CVE-2026-35657 — MEDIUM AI Security Vulnerability

Q: Is CVE-2026-35657 actively exploited?

No confirmed active exploitation of CVE-2026-35657 has been reported, but organizations should still patch proactively.

Q: How to fix CVE-2026-35657?

1. Upgrade openclaw to 2026.3.25 (fix commit 1c45123231516fa50f8cf8522ba5ff2fb2ca7aea enforces operator scope declarations for HTTP callers). 2. Interim workaround: block or ACL the /sessions/:sessionKey/history HTTP endpoint at the API gateway or reverse proxy, requiring explicit operator.read scope verification upstream before requests reach the application. 3. Audit HTTP access logs for requests to /sessions/*/history from tokens without operator.read scope — treat any confirmed hits as potential data exposure incidents requiring notification review. 4. Rotate bearer tokens for deployments with an unknown exposure window. 5. Given 63 CVEs in this package, evaluate whether openclaw is appropriate for production use without a broader security review or migration plan.

Q: What systems are affected by CVE-2026-35657?

This vulnerability affects the following AI/ML architecture patterns: agent frameworks, multi-tenant AI platforms, API gateways, agentic pipelines.

Q: What is the CVSS score for CVE-2026-35657?

No CVSS score has been assigned yet.

CISO Take

openclaw's HTTP session history endpoint (/sessions/:sessionKey/history) authenticated bearer tokens but silently skipped the operator.read scope check enforced on the WebSocket path, meaning any valid token holder could read session histories regardless of their assigned permissions. In AI agent deployments, session histories routinely contain conversation transcripts, tool invocation outputs, and sensitive operational data — the exposure radius scales directly with what your agents handle. With 63 CVEs already documented in this package and an active ecosystem abuse incident (AIID #1368) showing malicious openclaw skills exfiltrating credentials from the same platform, this package deserves elevated scrutiny beyond this single issue. Patch immediately to 2026.3.25; if patching is blocked, restrict HTTP access to /sessions/*/history at the API gateway for tokens lacking operator.read scope, and audit existing HTTP access logs for unauthorized history reads.
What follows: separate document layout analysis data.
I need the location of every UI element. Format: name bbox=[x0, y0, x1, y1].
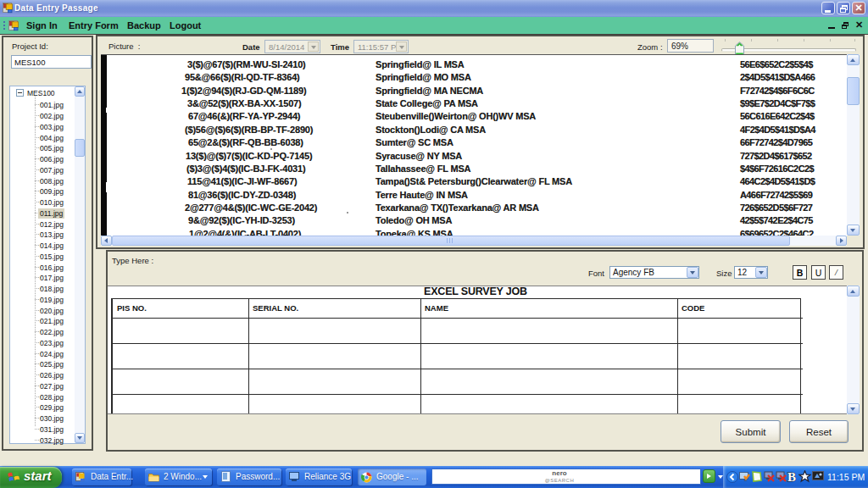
svg-text:B: B bbox=[787, 470, 796, 484]
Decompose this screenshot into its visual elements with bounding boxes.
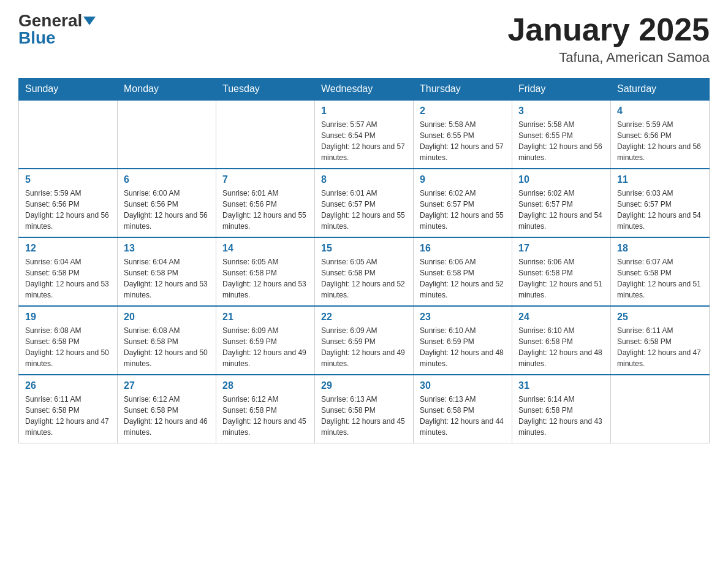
day-info: Sunrise: 6:04 AMSunset: 6:58 PMDaylight:…	[25, 256, 111, 301]
day-info: Sunrise: 6:11 AMSunset: 6:58 PMDaylight:…	[617, 325, 703, 369]
calendar-cell: 13Sunrise: 6:04 AMSunset: 6:58 PMDayligh…	[118, 237, 216, 306]
calendar-cell: 23Sunrise: 6:10 AMSunset: 6:59 PMDayligh…	[414, 306, 512, 375]
day-info: Sunrise: 6:05 AMSunset: 6:58 PMDaylight:…	[321, 256, 407, 301]
day-info: Sunrise: 6:13 AMSunset: 6:58 PMDaylight:…	[420, 394, 506, 438]
day-info: Sunrise: 6:05 AMSunset: 6:58 PMDaylight:…	[222, 256, 308, 301]
logo: General Blue	[18, 12, 96, 47]
day-number: 27	[124, 380, 210, 391]
day-number: 2	[420, 105, 506, 117]
calendar-cell: 24Sunrise: 6:10 AMSunset: 6:58 PMDayligh…	[512, 306, 611, 375]
title-block: January 2025 Tafuna, American Samoa	[507, 12, 710, 66]
calendar-cell: 16Sunrise: 6:06 AMSunset: 6:58 PMDayligh…	[414, 237, 512, 306]
day-header-monday: Monday	[118, 79, 216, 101]
calendar-cell: 22Sunrise: 6:09 AMSunset: 6:59 PMDayligh…	[315, 306, 414, 375]
day-info: Sunrise: 5:58 AMSunset: 6:55 PMDaylight:…	[518, 119, 604, 163]
day-number: 14	[222, 243, 308, 254]
day-number: 4	[617, 105, 703, 117]
calendar-cell: 14Sunrise: 6:05 AMSunset: 6:58 PMDayligh…	[216, 237, 315, 306]
day-number: 26	[25, 380, 111, 391]
day-info: Sunrise: 5:58 AMSunset: 6:55 PMDaylight:…	[420, 119, 506, 163]
day-number: 17	[518, 243, 604, 254]
page-header: General Blue January 2025 Tafuna, Americ…	[18, 12, 710, 66]
day-info: Sunrise: 5:57 AMSunset: 6:54 PMDaylight:…	[321, 119, 407, 163]
day-number: 25	[617, 312, 703, 323]
day-number: 5	[25, 174, 111, 185]
calendar-cell	[19, 100, 118, 169]
day-info: Sunrise: 6:06 AMSunset: 6:58 PMDaylight:…	[518, 256, 604, 301]
calendar-cell: 7Sunrise: 6:01 AMSunset: 6:56 PMDaylight…	[216, 169, 315, 237]
day-info: Sunrise: 5:59 AMSunset: 6:56 PMDaylight:…	[25, 188, 111, 232]
day-info: Sunrise: 6:12 AMSunset: 6:58 PMDaylight:…	[124, 394, 210, 438]
day-info: Sunrise: 6:06 AMSunset: 6:58 PMDaylight:…	[420, 256, 506, 301]
day-number: 12	[25, 243, 111, 254]
day-info: Sunrise: 6:10 AMSunset: 6:59 PMDaylight:…	[420, 325, 506, 369]
logo-general-text: General	[18, 12, 82, 29]
calendar-cell: 19Sunrise: 6:08 AMSunset: 6:58 PMDayligh…	[19, 306, 118, 375]
day-info: Sunrise: 6:01 AMSunset: 6:56 PMDaylight:…	[222, 188, 308, 232]
calendar-cell: 29Sunrise: 6:13 AMSunset: 6:58 PMDayligh…	[315, 375, 414, 443]
day-info: Sunrise: 6:12 AMSunset: 6:58 PMDaylight:…	[222, 394, 308, 438]
day-info: Sunrise: 6:02 AMSunset: 6:57 PMDaylight:…	[420, 188, 506, 232]
calendar-cell: 31Sunrise: 6:14 AMSunset: 6:58 PMDayligh…	[512, 375, 611, 443]
calendar-cell: 11Sunrise: 6:03 AMSunset: 6:57 PMDayligh…	[611, 169, 710, 237]
calendar-cell: 21Sunrise: 6:09 AMSunset: 6:59 PMDayligh…	[216, 306, 315, 375]
day-info: Sunrise: 6:11 AMSunset: 6:58 PMDaylight:…	[25, 394, 111, 438]
day-number: 28	[222, 380, 308, 391]
calendar-cell: 12Sunrise: 6:04 AMSunset: 6:58 PMDayligh…	[19, 237, 118, 306]
calendar-cell: 17Sunrise: 6:06 AMSunset: 6:58 PMDayligh…	[512, 237, 611, 306]
day-header-saturday: Saturday	[611, 79, 710, 101]
day-number: 8	[321, 174, 407, 185]
day-info: Sunrise: 6:02 AMSunset: 6:57 PMDaylight:…	[518, 188, 604, 232]
calendar-cell	[216, 100, 315, 169]
day-number: 23	[420, 312, 506, 323]
calendar-cell: 3Sunrise: 5:58 AMSunset: 6:55 PMDaylight…	[512, 100, 611, 169]
calendar-cell: 28Sunrise: 6:12 AMSunset: 6:58 PMDayligh…	[216, 375, 315, 443]
calendar-week-row: 12Sunrise: 6:04 AMSunset: 6:58 PMDayligh…	[19, 237, 710, 306]
calendar-week-row: 26Sunrise: 6:11 AMSunset: 6:58 PMDayligh…	[19, 375, 710, 443]
calendar-cell: 18Sunrise: 6:07 AMSunset: 6:58 PMDayligh…	[611, 237, 710, 306]
day-number: 22	[321, 312, 407, 323]
calendar-week-row: 1Sunrise: 5:57 AMSunset: 6:54 PMDaylight…	[19, 100, 710, 169]
day-info: Sunrise: 6:08 AMSunset: 6:58 PMDaylight:…	[25, 325, 111, 369]
day-info: Sunrise: 5:59 AMSunset: 6:56 PMDaylight:…	[617, 119, 703, 163]
calendar-cell: 9Sunrise: 6:02 AMSunset: 6:57 PMDaylight…	[414, 169, 512, 237]
day-number: 31	[518, 380, 604, 391]
calendar-cell: 4Sunrise: 5:59 AMSunset: 6:56 PMDaylight…	[611, 100, 710, 169]
logo-blue-text: Blue	[18, 29, 56, 47]
day-info: Sunrise: 6:09 AMSunset: 6:59 PMDaylight:…	[222, 325, 308, 369]
calendar-cell: 2Sunrise: 5:58 AMSunset: 6:55 PMDaylight…	[414, 100, 512, 169]
day-number: 10	[518, 174, 604, 185]
calendar-cell	[118, 100, 216, 169]
day-number: 6	[124, 174, 210, 185]
day-number: 16	[420, 243, 506, 254]
day-info: Sunrise: 6:13 AMSunset: 6:58 PMDaylight:…	[321, 394, 407, 438]
day-number: 11	[617, 174, 703, 185]
day-number: 3	[518, 105, 604, 117]
calendar-cell: 30Sunrise: 6:13 AMSunset: 6:58 PMDayligh…	[414, 375, 512, 443]
day-header-sunday: Sunday	[19, 79, 118, 101]
day-number: 13	[124, 243, 210, 254]
day-number: 1	[321, 105, 407, 117]
day-info: Sunrise: 6:09 AMSunset: 6:59 PMDaylight:…	[321, 325, 407, 369]
day-info: Sunrise: 6:07 AMSunset: 6:58 PMDaylight:…	[617, 256, 703, 301]
day-number: 20	[124, 312, 210, 323]
calendar-cell: 25Sunrise: 6:11 AMSunset: 6:58 PMDayligh…	[611, 306, 710, 375]
calendar-cell: 20Sunrise: 6:08 AMSunset: 6:58 PMDayligh…	[118, 306, 216, 375]
month-title: January 2025	[507, 12, 710, 47]
day-info: Sunrise: 6:08 AMSunset: 6:58 PMDaylight:…	[124, 325, 210, 369]
day-number: 9	[420, 174, 506, 185]
calendar-week-row: 19Sunrise: 6:08 AMSunset: 6:58 PMDayligh…	[19, 306, 710, 375]
calendar-week-row: 5Sunrise: 5:59 AMSunset: 6:56 PMDaylight…	[19, 169, 710, 237]
day-header-thursday: Thursday	[414, 79, 512, 101]
calendar-cell: 8Sunrise: 6:01 AMSunset: 6:57 PMDaylight…	[315, 169, 414, 237]
calendar-cell: 15Sunrise: 6:05 AMSunset: 6:58 PMDayligh…	[315, 237, 414, 306]
calendar-cell: 1Sunrise: 5:57 AMSunset: 6:54 PMDaylight…	[315, 100, 414, 169]
day-number: 24	[518, 312, 604, 323]
logo-triangle-icon	[83, 17, 96, 25]
location-title: Tafuna, American Samoa	[507, 50, 710, 66]
calendar-cell	[611, 375, 710, 443]
day-number: 21	[222, 312, 308, 323]
day-info: Sunrise: 6:00 AMSunset: 6:56 PMDaylight:…	[124, 188, 210, 232]
calendar-cell: 10Sunrise: 6:02 AMSunset: 6:57 PMDayligh…	[512, 169, 611, 237]
calendar-table: SundayMondayTuesdayWednesdayThursdayFrid…	[18, 78, 710, 443]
Sources: GitHub Advisory ATLAS NVD

Risk Assessment

Medium severity but elevated in AI agent contexts. No public exploit, no CVSS score, not in CISA KEV. Exploitability is trivial — any holder of a valid bearer token can reach the endpoint without specialized tooling or AI/ML knowledge. The real risk multiplier is the data sensitivity typical of agent session histories: production deployments frequently process PII, internal tool outputs, and credentials through agent workflows, all of which surface in session history. The 63 CVEs in this package and the AIID #1368 credential-theft incident suggest a systemic security posture problem beyond this specific authorization gap.

Attack Kill Chain

Initial Access

Adversary obtains a valid openclaw bearer token with limited scope via credential theft, a compromised service integration, or an insider account with write-only permissions.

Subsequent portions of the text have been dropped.